Netflix Shares Sink Again as Analysts Dig Into Qwikster and Blockbuster Sets Press Event
UPDATED: The formerly high-flying stock was off 10 percent on Tuesday and has sunk 57 percent in two months.
Shares of Netflix took another drubbing Tuesday as one influential analyst slashed his “fair value” estimate of the stock by 40 percent and Blockbuster and parent Dish Network told reporters it would unveil on Friday "the most comprehensive home entertainment package ever."
Netflix shares sunk 10 percent Tuesday to $130.03 and have now lost 57 percent of their value in two months, providing a stark reminder to investors that momentum on Wall Street – the kind that took Netflix stock from $40 to $300 in two years -- can turn on a dime.
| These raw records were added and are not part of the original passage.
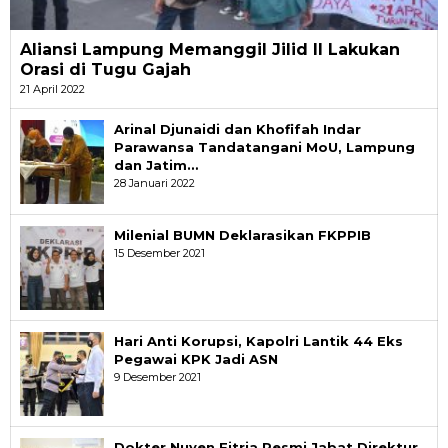
Aliansi Lampung Memanggil Jilid II Lakukan
Orasi di Tugu Gajah
21 April 2022
Arinal Djunaidi dan Khofifah Indar
Parawansa Tandatangani MoU, Lampung
dan Jatim…
28 Januari 2022
Milenial BUMN Deklarasikan FKPPIB
15 Desember 2021
Hari Anti Korupsi, Kapolri Lantik 44 Eks
Pegawai KPK Jadi ASN
9 Desember 2021
Dokter Nuyen Fitria Resmi Jabat Direktur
The stock first started sinking after Netflix announced in July a dramatic price increase to help defray the rising cost of licensing movies and TV shows for streaming. The stock took another hit when it was revealed that the price hike will cost the company 1 million subscribers, and then the stock was dinged again this week when CEO Reed Hastings said Netflix will split the streaming business from the DVD business and call the latter Qwikster.
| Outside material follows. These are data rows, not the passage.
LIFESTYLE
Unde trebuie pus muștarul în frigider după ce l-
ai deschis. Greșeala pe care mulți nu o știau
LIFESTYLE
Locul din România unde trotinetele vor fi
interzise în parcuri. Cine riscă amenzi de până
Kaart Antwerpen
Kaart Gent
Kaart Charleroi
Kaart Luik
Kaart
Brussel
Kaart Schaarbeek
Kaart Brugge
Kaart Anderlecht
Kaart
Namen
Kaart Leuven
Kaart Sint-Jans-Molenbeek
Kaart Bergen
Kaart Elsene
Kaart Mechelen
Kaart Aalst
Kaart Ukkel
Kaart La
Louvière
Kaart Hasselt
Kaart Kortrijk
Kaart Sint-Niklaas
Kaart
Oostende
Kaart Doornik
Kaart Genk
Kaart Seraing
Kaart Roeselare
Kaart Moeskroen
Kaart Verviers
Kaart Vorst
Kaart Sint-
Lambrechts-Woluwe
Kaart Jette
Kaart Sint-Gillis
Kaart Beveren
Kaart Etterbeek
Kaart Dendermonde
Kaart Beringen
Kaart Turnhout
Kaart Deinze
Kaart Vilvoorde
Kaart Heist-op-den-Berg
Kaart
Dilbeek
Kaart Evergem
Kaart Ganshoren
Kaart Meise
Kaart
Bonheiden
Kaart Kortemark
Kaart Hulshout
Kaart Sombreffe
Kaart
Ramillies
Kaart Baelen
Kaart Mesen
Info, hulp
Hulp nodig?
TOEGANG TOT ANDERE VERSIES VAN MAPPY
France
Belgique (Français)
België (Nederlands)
Indications that Dish and its Blockbuster acquisition are radically ramping up their assault on Netflix certainly didn't help matters on Tuesday.
Janney Capital Markets analyst Tony Wible, who was bearish on Netflix even when most analysts were bullish and the stock was surging higher, on Tuesday said fair value for Netflix was now just $102, which is $68 less than he figured it was worth on Monday.
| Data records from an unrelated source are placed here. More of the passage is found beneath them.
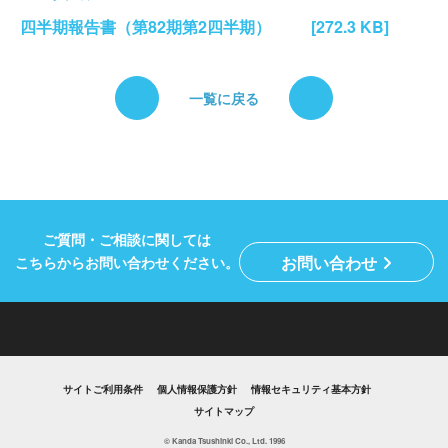
四半期報告書（第82期第2四半期）
[272.3 KB]
お問い合わせ
サイトご利用条件
一覧に戻る
個人情報保護方針
情報セキュリティ基本方針
サイトマップ
ご質問・ご相談に関しては
お問い合わせ
こちらからお問い合わせください。
サイトご利用条件
個人情報保護方針
情報セキュリティ基本方針
サイトマップ
© Kanda Tsushinki Co., Ltd. 1996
His thesis is that in splitting the company into two services, investors and analysts will see more clearly the declining value of DVD and soaring costs of streaming.
“Netflix’s irrational ‘digital’ multiple has been applied to a dying DVD business over the past two years, which will now be clearly broken out and valued as a mature business,” Wible wrote.
He said the digital side of Netflix is worth $86 a share but the DVD side is worth just $16 a share, the price at which Netflix debuted in 2002 when it was strictly a DVD business.
As for the rising cost of streaming rights, Wible wrote in his Tuesday report that the company is moving toward a tipping point, “whereby it cannot afford its current content obligations.”
“Investors need to be acutely aware of the risk as this point may be irreversible and could eliminate equity value in the streaming business” Wible wrote. “Competitors could act to exploit this weakness.”
As for Blockbuster, a spokesman wouldn't give details about the new product that will be announced, though analysts suspect it involves a Netflix-like subscription streaming service. Dish CEO Joe Clayton and Blockbuster president Michael Kelly are revealing the strategy at a press conference Friday in San Francisco.